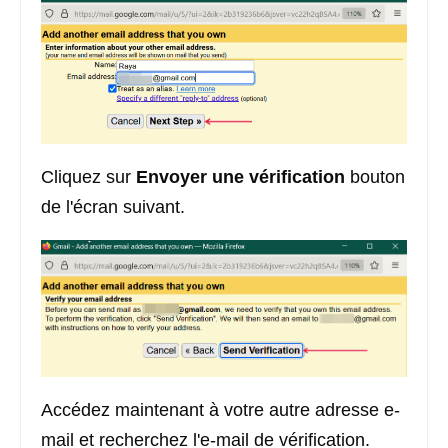
Cliquez sur
Envoyer une vérification
bouton
de l'écran suivant.
Accédez maintenant à votre autre adresse e-
mail et recherchez l'e-mail de vérification.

-.-.-

**Your assignment:**
Omit each picture, then return all of the listing exactly as it stands.

**Answer box:**
Cliquez sur
Envoyer une vérification
bouton
de l'écran suivant.
Accédez maintenant à votre autre adresse e-
mail et recherchez l'e-mail de vérification.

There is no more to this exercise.